Lejona, que cumplía castigo en la Brigada Disciplinaria, se evadió en julio de 1908 y se marchó a Zeluán, donde solía vestir con chilaba. De alguna manera entró en contacto con otro personaje singular: El Rogui, una de las figuras más poderosas en aquel Marruecos sacudido por tensiones crecientes, que contrató al bilbaíno y a un compañero suyo «de armas y fatigas» como pintores finos, para que decorasen algunas salas de su palacio. Después, Capiñarri entró a trabajar para la compañía Minas del Rif, de guarda en la estación de Nador. En octubre de 1908, le encargaron que enviase a Melilla la dinamita almacenada en las instalaciones.

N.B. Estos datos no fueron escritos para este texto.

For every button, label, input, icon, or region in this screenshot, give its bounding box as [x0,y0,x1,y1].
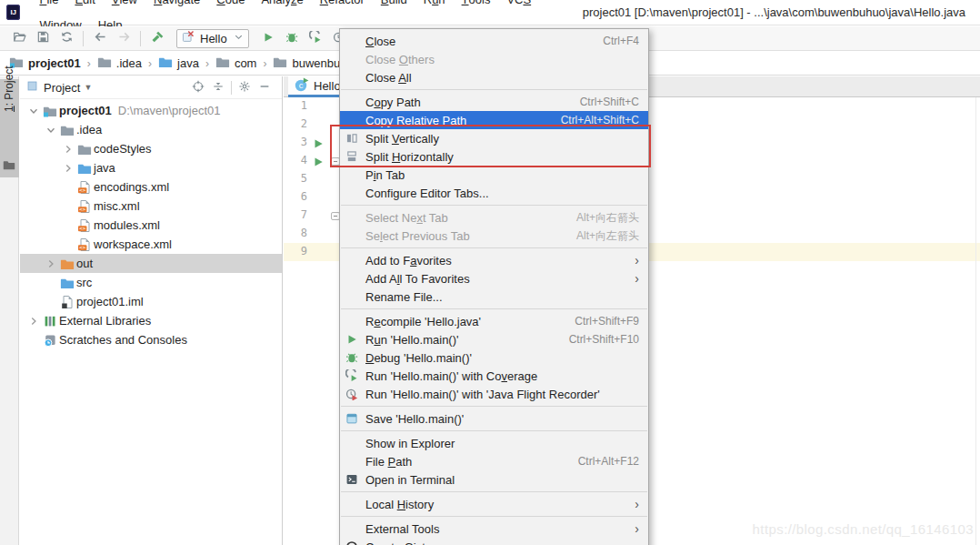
tree-item-project01[interactable]: project01D:\maven\project01 [20,101,282,120]
line-number: 2 [284,117,307,130]
menu-item-add-all-to-favorites[interactable]: Add All To Favorites› [340,269,648,288]
menu-item-label: Configure Editor Tabs... [365,187,489,200]
menu-item-split-horizontally[interactable]: Split Horizontally [340,147,648,166]
collapse-all-button[interactable] [208,77,228,97]
tree-item-label: modules.xml [94,218,160,232]
menubar-item-build[interactable]: Build [373,0,415,13]
locate-file-button[interactable] [188,77,208,97]
forward-button[interactable] [112,28,135,49]
title-bar: IJ FileEditViewNavigateCodeAnalyzeRefact… [0,0,980,25]
menu-item-configure-editor-tabs[interactable]: Configure Editor Tabs... [340,184,648,202]
menu-item-pin-tab[interactable]: Pin Tab [340,166,648,184]
menu-item-create-gist[interactable]: Create Gist... [340,538,648,545]
chevron-down-icon [233,31,245,45]
menu-item-label: File Path [365,455,412,469]
tree-item-encodings-xml[interactable]: <>encodings.xml [20,177,282,197]
tree-item-scratches-and-consoles[interactable]: Scratches and Consoles [20,330,282,349]
menu-item-open-in-terminal[interactable]: Open in Terminal [340,470,648,489]
project-stripe-label: 1: Project [3,66,15,112]
breadcrumb-java[interactable]: java [158,55,199,72]
menu-item-label: Pin Tab [365,168,405,182]
tree-item-project01-iml[interactable]: project01.iml [20,292,282,311]
menu-item-add-to-favorites[interactable]: Add to Favorites› [340,251,648,269]
menu-item-show-in-explorer[interactable]: Show in Explorer [340,434,648,452]
menu-item-split-vertically[interactable]: Split Vertically [340,129,648,147]
menubar-item-navigate[interactable]: Navigate [145,0,208,13]
breadcrumb-project01[interactable]: project01 [9,55,81,72]
coverage-button[interactable] [304,28,327,49]
tree-item-codestyles[interactable]: codeStyles [20,139,282,158]
save-all-button[interactable] [31,28,55,49]
tree-item-label: out [76,257,93,270]
menu-item-debug-hello-main[interactable]: Debug 'Hello.main()' [340,348,648,367]
menu-item-shortcut: Ctrl+Alt+F12 [578,455,639,468]
menubar-item-edit[interactable]: Edit [66,0,103,13]
menu-item-rename-file[interactable]: Rename File... [340,288,648,306]
menu-item-label: Recompile 'Hello.java' [365,315,481,328]
build-button[interactable] [145,28,169,49]
project-panel-title[interactable]: Project [44,81,80,95]
settings-button[interactable] [235,77,255,97]
tree-item-label: workspace.xml [94,237,172,251]
tree-item-external-libraries[interactable]: External Libraries [20,311,282,330]
menubar-item-code[interactable]: Code [208,0,253,13]
arrow-left-icon [94,30,107,46]
project-view-icon [26,80,38,95]
back-button[interactable] [88,28,112,49]
menu-item-file-path[interactable]: File PathCtrl+Alt+F12 [340,452,648,470]
collapse-all-icon [212,80,225,96]
menubar-item-file[interactable]: File [31,0,66,13]
menu-item-label: Add to Favorites [365,254,452,267]
debug-button[interactable] [280,28,304,49]
hide-panel-button[interactable] [255,77,275,97]
tree-item-misc-xml[interactable]: <>misc.xml [20,197,282,216]
menu-item-run-hello-main[interactable]: Run 'Hello.main()'Ctrl+Shift+F10 [340,330,648,348]
gutter-run-icon[interactable] [312,156,325,171]
sync-button[interactable] [55,28,78,49]
run-configuration-select[interactable]: Hello [176,29,249,48]
menubar-item-run[interactable]: Run [415,0,454,13]
tree-item-modules-xml[interactable]: <>modules.xml [20,216,282,235]
menu-item-close[interactable]: CloseCtrl+F4 [340,32,648,50]
menu-item-copy-relative-path[interactable]: Copy Relative PathCtrl+Alt+Shift+C [340,111,648,129]
tool-window-project-button[interactable]: 1: Project [0,79,19,177]
menubar-item-analyze[interactable]: Analyze [253,0,311,13]
menu-item-label: Open in Terminal [365,473,455,487]
chevron-right-icon[interactable] [25,315,41,328]
watermark: https://blog.csdn.net/qq_16146103 [753,521,974,537]
menu-item-label: Split Horizontally [365,150,454,164]
folder-project-icon [41,104,59,118]
menu-item-copy-path[interactable]: Copy PathCtrl+Shift+C [340,93,648,111]
menu-item-external-tools[interactable]: External Tools› [340,520,648,538]
menubar-item-refactor[interactable]: Refactor [312,0,373,13]
menu-item-recompile-hello-java[interactable]: Recompile 'Hello.java'Ctrl+Shift+F9 [340,312,648,330]
menu-item-label: Run 'Hello.main()' [365,333,459,347]
tree-item-idea[interactable]: .idea [20,120,282,139]
chevron-right-icon[interactable] [60,162,75,175]
breadcrumb-idea[interactable]: .idea [97,55,142,72]
menu-item-run-hello-main-with-coverage[interactable]: Run 'Hello.main()' with Coverage [340,367,648,385]
tree-item-out[interactable]: out [20,254,282,273]
coverage-icon [309,31,322,46]
menu-item-run-hello-main-with-java-flight-recorder[interactable]: Run 'Hello.main()' with 'Java Flight Rec… [340,385,648,403]
menu-item-save-hello-main[interactable]: Save 'Hello.main()' [340,409,648,428]
menu-item-label: Run 'Hello.main()' with Coverage [365,369,537,383]
tree-item-src[interactable]: src [20,273,282,292]
tree-item-workspace-xml[interactable]: <>workspace.xml [20,235,282,254]
chevron-right-icon[interactable] [43,257,58,270]
menu-item-local-history[interactable]: Local History› [340,495,648,513]
menubar-item-view[interactable]: View [104,0,145,13]
breadcrumb-com[interactable]: com [215,55,257,72]
gutter-run-icon[interactable] [312,137,325,153]
svg-text:c: c [299,80,304,90]
chevron-down-icon[interactable] [43,124,58,136]
tree-item-java[interactable]: java [20,158,282,177]
chevron-right-icon[interactable] [60,143,75,156]
open-file-button[interactable] [7,28,31,49]
menubar-item-tools[interactable]: Tools [454,0,499,13]
menubar-item-vcs[interactable]: VCS [498,0,539,13]
iml-file-icon [58,295,76,309]
menu-item-close-all[interactable]: Close All [340,68,648,86]
chevron-down-icon[interactable] [25,105,41,117]
run-button[interactable] [256,28,280,49]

«Contrató dos acémilas. Al apercibirse los indígenas propietarios de las caballerías de lo que se trataba, intentaron robar el explosivo. Lejona se opuso y entonces uno de los moros le dio con su fusil varios culatazos en el pecho», recogió 'El Telegrama del Rif'. Falleció días después.
Una leyenda local
En Bilbao, el recuerdo de la diablura del globo tardó en disiparse. En 1916, 'El Liberal' evocaba a «aquel ejemplar magnífico que en el mundo de las aventuras llevó con orgullo el nombre glorioso de Capiñarri». En 1928 lo citaban para argumentar que «Bilbao puede ufanarse de haber sido cuna del primer polizón aéreo». Yaún en 1934 lo mencionaba 'El Noticiero'.